Compensation alignment is another area to watch. The company has disclosed that Chi’s compensation package will be reviewed by the Compensation Committee and subject to approval, signaling that incentives are being recalibrated to match his broader responsibilities. If those incentives are weighted too heavily toward top-line growth, the risk of compliance or margin issues could rise. Conversely, a balanced set of KPIs tied to profitability, churn, and regulatory compliance could create a healthier framework for execution.
How does this move connect to broader telehealth industry dynamics?
The consolidation at Hims & Hers fits into a larger trend across the digital health landscape. As telemedicine matures, companies are moving away from growth-at-all-costs toward operational discipline. The post-pandemic boom introduced millions of patients to online health platforms, but retention, regulation, and integration of services have become pressing issues.
Hims & Hers’ move mirrors strategies at other tech-enabled healthcare firms that centralize leadership to unify product and delivery. Competitors in the space are also grappling with FDA oversight, pressure to diversify revenue streams, and the challenge of proving sustainable profitability. By simplifying its executive structure, Hims & Hers aims to respond faster to competitive threats, regulatory developments, and consumer demand shifts.
The international push adds another layer. With the acquisition of U.K.-based telehealth platform Zava in June 2025, Hims & Hers gained access to markets in Germany, France, and Ireland. This expansion increases complexity, making a consolidated leadership model even more critical to synchronize operations across multiple regulatory environments.
What comes next for investors tracking Hims & Hers Health?
For investors, the next two earnings cycles will be telling. Markets will be closely watching Chi’s ability to manage the transition while maintaining momentum in revenue and subscriber growth. Analysts expect his first 90 days to include visible organizational changes, potentially new KPIs, and sharper execution around marketing and operations.
On the regulatory front, Hims & Hers will need to demonstrate compliance improvements, particularly in how it markets GLP-1 weight-loss drugs and other treatments. Any further FDA scrutiny could weigh heavily on the stock.
In terms of sentiment, HIMS remains a polarizing equity. Growth-focused investors view it as one of the few publicly traded telehealth players with scale and profitability, while cautious institutions point to valuation risks and regulatory uncertainty.

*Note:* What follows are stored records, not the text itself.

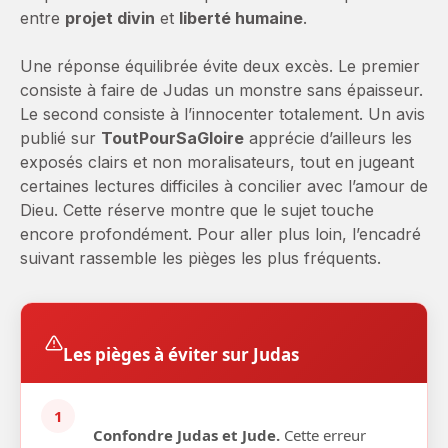
entre
projet divin
et
liberté humaine
.
Une réponse équilibrée évite deux excès. Le premier
consiste à faire de Judas un monstre sans épaisseur.
Le second consiste à l’innocenter totalement. Un avis
publié sur
ToutPourSaGloire
apprécie d’ailleurs les
exposés clairs et non moralisateurs, tout en jugeant
certaines lectures difficiles à concilier avec l’amour de
Dieu. Cette réserve montre que le sujet touche
encore profondément. Pour aller plus loin, l’encadré
suivant rassemble les pièges les plus fréquents.
Les pièges à éviter sur Judas
1
Confondre Judas et Jude.
Cette erreur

For retail investors, the stock represents a high-beta exposure to digital health—one that could deliver outsized returns if execution is strong but could also falter quickly if compliance or growth slows.

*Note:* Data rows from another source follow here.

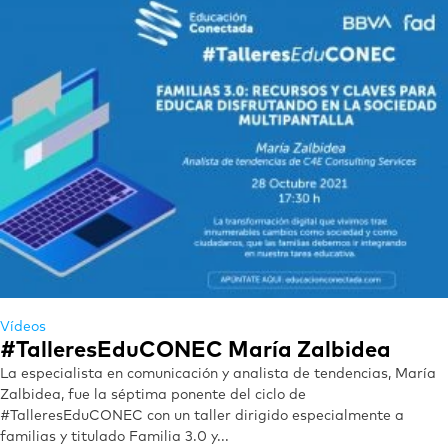
Vídeos
#TalleresEduCONEC María Zalbidea
La especialista en comunicación y analista de tendencias, María
Zalbidea, fue la séptima ponente del ciclo de
#TalleresEduCONEC con un taller dirigido especialmente a
familias y titulado Familia 3.0 y...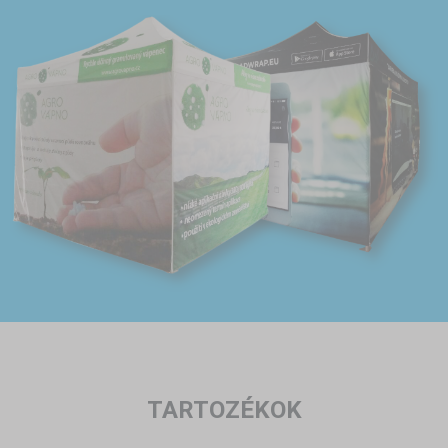
TARTOZÉKOK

A buy, sell, or hold decision therefore depends on risk tolerance. Investors comfortable with regulatory volatility and bullish on digital health disruption may see the leadership consolidation as a positive sign of operational discipline. More conservative investors may prefer to wait for clarity on FDA outcomes and margin trends before adding exposure.

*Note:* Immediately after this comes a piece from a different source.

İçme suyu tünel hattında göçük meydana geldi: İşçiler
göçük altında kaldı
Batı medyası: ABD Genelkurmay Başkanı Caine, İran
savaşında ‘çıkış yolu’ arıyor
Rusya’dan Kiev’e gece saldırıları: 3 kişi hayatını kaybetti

The elevation of Mike Chi to COO marks more than a personnel change. It is a strategic pivot toward unified execution at a critical juncture for Hims & Hers Health. With strong revenue momentum but rising regulatory headwinds and valuation concerns, the next chapter will test whether streamlined leadership can deliver both growth and discipline. For a company that has built its identity on accessible, direct-to-consumer healthcare, the integration of commercial and operational functions may prove decisive in defining its future trajectory.